What have we learned? We've found that the linear estimator of $Y$ that minimizes the mean-squared error can be found through some simple linear algebra using the covariance matrix of $X$ and the vector of correlations between $X$ and $Y$.
Let's look at that again, but from the point of view of data.

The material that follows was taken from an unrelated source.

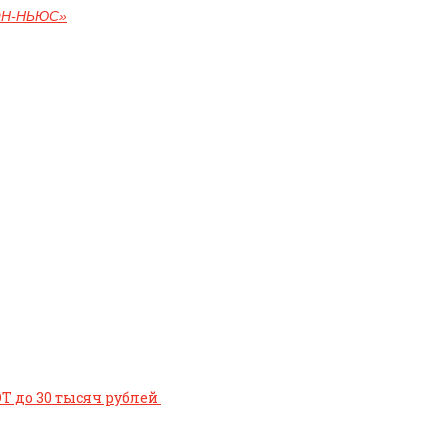
ОН-НЬЮС»
 до 30 тысяч рублей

Now suppose we have a vector of reponses $y = (y_1, \ldots, y_n)$ and a matrix of predictors $X = (x_1, \ldots, x_n)$, where $x_i = (x_{i1}, \ldots, x_{ik})$ is the $i^\text{th}$ row of $X$. Think of $X$ and $y$ as training data, and we want to know how we can best predict (future) $y$ using the corresponding (future) values of $x$. One way to answer this is to ask: what are the coefficients $a = (a_1, \ldots, a_k)$ for which $$ \hat y_i = a_1 x_{i1} + \cdots a_k x_{ik} $$ best predicts $y_i$ in our training data?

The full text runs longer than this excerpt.